The question I really wanted to ask concerned the brown wires. Not
sure what they are supposed to be. The board says P/C and F/C. If
shorting the grey wire to ground is all I need to do, I will set that
up and just measure them with a Fluke.
 
F

Franc Zabkar

Jan 1, 1970
0
Hello,

Not sure if this is the best group for this. I found several articles
on the process of using an ATX power supply and convert it to a bench
supply. The problem I am having is that the wire color codes and pin
outs are not standard ATX. I looked several places, including this
website, to see if I could find out what the pin outs would be.

It is a LiteOn 140W PSU with +/-5V, +/-12V, +18V, and +5V standby
(underside of the PSU). I actually had to open it to see what wires
were what voltage. The board actually has them listed as:

6 Red: +5V
5 Black: Ground
1 White: +18V

+18V is not a standard ATX voltage. Furthermore, the LiteOn has no
+3.3V rail. Could this supply be for an industrial PC ???
1 Yellow: -12V
1 Purple: -5V
1 Grey: PG, I am guessing 'Power Good'
1 Orange: +12V
2 Brown: P/C and F/C (not sure what these are supposed to be)

Power/Control ??? Fan/Control ???

- Franc Zabkar
 
M

Meat Plow

Jan 1, 1970
0
+18V is not a standard ATX voltage. Furthermore, the LiteOn has no
+3.3V rail. Could this supply be for an industrial PC ???

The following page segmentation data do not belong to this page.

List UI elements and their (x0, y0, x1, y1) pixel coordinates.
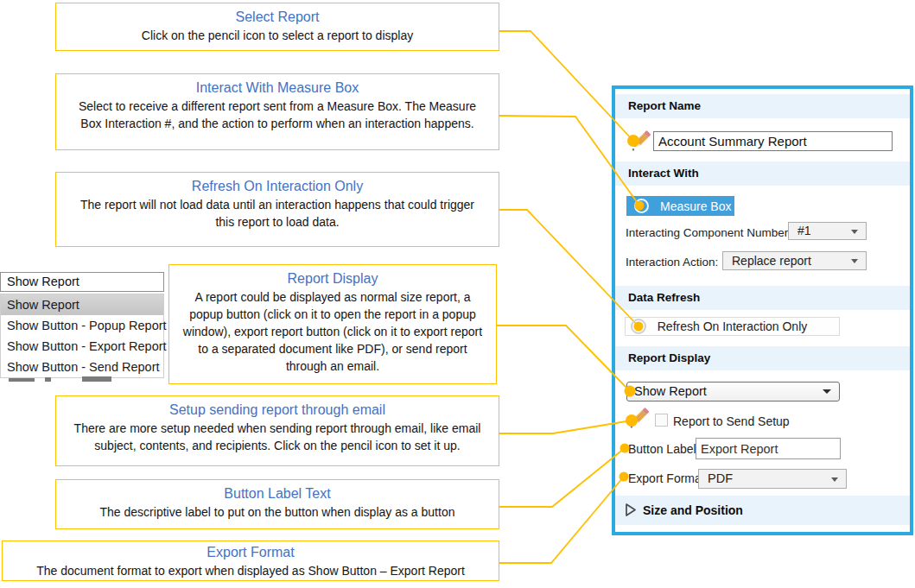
section-header-report-display: Report Display (615, 346, 910, 370)
pencil-icon[interactable] (630, 128, 653, 151)
size-and-position-label: Size and Position (643, 503, 743, 517)
connector-line (499, 477, 624, 563)
callout-title: Setup sending report through email (61, 402, 493, 418)
callout-title: Refresh On Interaction Only (61, 179, 493, 194)
report-display-combo-list: Show Report Show Button - Popup Report S… (0, 294, 164, 378)
callout-select-report: Select Report Click on the pencil icon t… (55, 3, 499, 51)
callout-body: Select to receive a different report sen… (56, 98, 499, 132)
pencil-icon[interactable] (628, 405, 651, 428)
clipped-text-fragment (9, 378, 35, 382)
connector-line (497, 326, 630, 391)
size-and-position-expander[interactable]: Size and Position (615, 496, 910, 525)
list-item-popup-report[interactable]: Show Button - Popup Report (1, 315, 163, 336)
callout-setup-email: Setup sending report through email There… (55, 395, 499, 466)
interacting-component-number-label: Interacting Component Number: (626, 226, 791, 239)
report-to-send-setup-label: Report to Send Setup (673, 414, 790, 428)
chevron-down-icon (851, 230, 858, 234)
callout-button-label-text: Button Label Text The descriptive label … (55, 479, 499, 529)
report-display-select[interactable]: Show Report (626, 382, 840, 401)
selected-value: Replace report (732, 254, 811, 268)
selected-value: PDF (708, 471, 733, 485)
report-name-input[interactable] (653, 131, 893, 151)
button-label-input[interactable] (696, 438, 841, 459)
callout-title: Button Label Text (61, 486, 493, 502)
chevron-down-icon (823, 389, 831, 394)
callout-body: Click on the pencil icon to select a rep… (56, 27, 499, 44)
report-to-send-setup-checkbox[interactable] (655, 414, 668, 427)
callout-title: Select Report (61, 9, 493, 25)
list-item-export-report[interactable]: Show Button - Export Report (1, 336, 163, 357)
callout-body: The document format to export when displ… (3, 562, 499, 579)
chevron-down-icon (851, 259, 858, 263)
callout-body: There are more setup needed when sending… (56, 420, 499, 454)
radio-circle-icon (634, 199, 649, 213)
annotated-report-settings-screenshot: Select Report Click on the pencil icon t… (0, 0, 915, 588)
report-settings-panel: Report Name Interact With Measure Box In… (612, 85, 913, 535)
callout-body: The report will not load data until an i… (56, 196, 499, 231)
chevron-down-icon (831, 477, 838, 482)
section-header-report-name: Report Name (615, 94, 910, 118)
connector-line (499, 448, 625, 507)
callout-report-display: Report Display A report could be display… (168, 264, 497, 384)
selected-value: #1 (797, 224, 811, 237)
callout-refresh-on-interaction: Refresh On Interaction Only The report w… (55, 172, 499, 247)
refresh-on-interaction-only-toggle[interactable]: Refresh On Interaction Only (625, 317, 840, 336)
clipped-text-fragment (45, 377, 51, 382)
measure-box-label: Measure Box (660, 199, 731, 213)
selected-value: Show Report (634, 384, 707, 398)
expander-triangle-icon (624, 503, 638, 517)
section-header-data-refresh: Data Refresh (615, 286, 910, 310)
button-label-label: Button Label (628, 442, 696, 456)
list-item-send-report[interactable]: Show Button - Send Report (1, 357, 163, 377)
callout-title: Report Display (175, 271, 491, 287)
interacting-component-number-select[interactable]: #1 (788, 222, 867, 240)
callout-body: The descriptive label to put on the butt… (56, 503, 499, 521)
interaction-action-select[interactable]: Replace report (722, 251, 867, 270)
callout-body: A report could be displayed as normal si… (169, 288, 496, 375)
callout-title: Export Format (8, 545, 493, 560)
list-item-show-report[interactable]: Show Report (1, 294, 163, 315)
interact-with-measure-box-option[interactable]: Measure Box (626, 196, 734, 216)
report-display-combo-closed[interactable]: Show Report (0, 272, 164, 292)
export-format-label: Export Format (628, 471, 705, 485)
export-format-select[interactable]: PDF (698, 469, 847, 489)
callout-interact-with-measure-box: Interact With Measure Box Select to rece… (55, 73, 499, 150)
interaction-action-label: Interaction Action: (626, 256, 718, 269)
callout-export-format: Export Format The document format to exp… (2, 541, 499, 581)
callout-title: Interact With Measure Box (61, 80, 493, 96)
clipped-text-fragment (82, 376, 111, 382)
section-header-interact-with: Interact With (615, 161, 910, 186)
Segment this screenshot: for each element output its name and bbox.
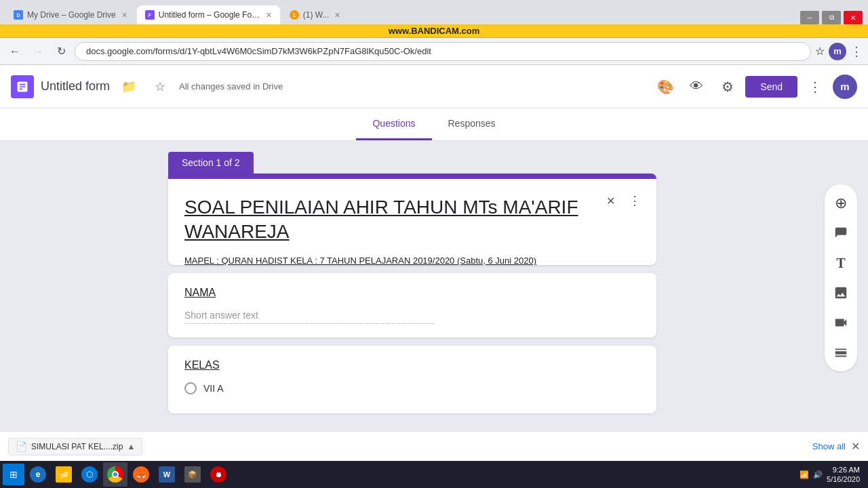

A 140 watt supply in an industrial PC? :)
Maybe it's out of an Apple?


--
#1 Offishul Ruiner of Usenet, March 2007
#1 Usenet Asshole, March 2007
#1 Bartlo Pset, March 13-24 2007
#10 Most hated Usenetizen of all time
Pierre Salinger Memorial Hook, Line & Sinker, June 2004
COOSN-266-06-25794
 
L

Lionel

Jan 1, 1970
0
Um. What's your actual question? Your colour coding looks correct at a
glance, so you know which voltages should be on which wires. As you
guessed, PG = "power good", so all you need to do it short the grey
wire to a black wire (you can use a 1K resistor if you're feeling
paranoid), & the it'll power up just fine. I have a couple of PC PSUs
set up the same way on my own bench.
[...]
I guess it is ok; however, every single site I go to does not show
this pin out or color coding for an ATX power supply. Real quick,
Blue is -12V on every site that I have seen...among others.

The question I really wanted to ask concerned the brown wires. Not
sure what they are supposed to be. The board says P/C and F/C. If
shorting the grey wire to ground is all I need to do, I will set that
up and just measure them with a Fluke.

That's what I'd do.
 
K

Kingcosmos

Jan 1, 1970
0
Success!

The grey wire appears to be power good so that should be an output. I
connected the only +5V coming up (which I think is the standby
voltage) to the brown wire P/C (I agree-- power control), and the rest
of the rails came up.

Everything looks good. Still not sure about what the supply actually
is.
 
F

Franc Zabkar

Jan 1, 1970
0
Success!

The grey wire appears to be power good so that should be an output. I
connected the only +5V coming up (which I think is the standby
voltage) to the brown wire P/C (I agree-- power control), and the rest
of the rails came up.

In a regular ATX PSU, the PS_ON pin is shorted to ground to turn on
the supply.
Everything looks good. Still not sure about what the supply actually
is.

Could the 1-wire 18V rail be for an LCD panel or touch screen ???
Point of Sale system ???

- Franc Zabkar
 
J

JW

Jan 1, 1970
0
A 140 watt supply in an industrial PC? :)

Sure! We ship industrial nema-4 systems with even less power. 50-80 watt
power supplies and mobile processors.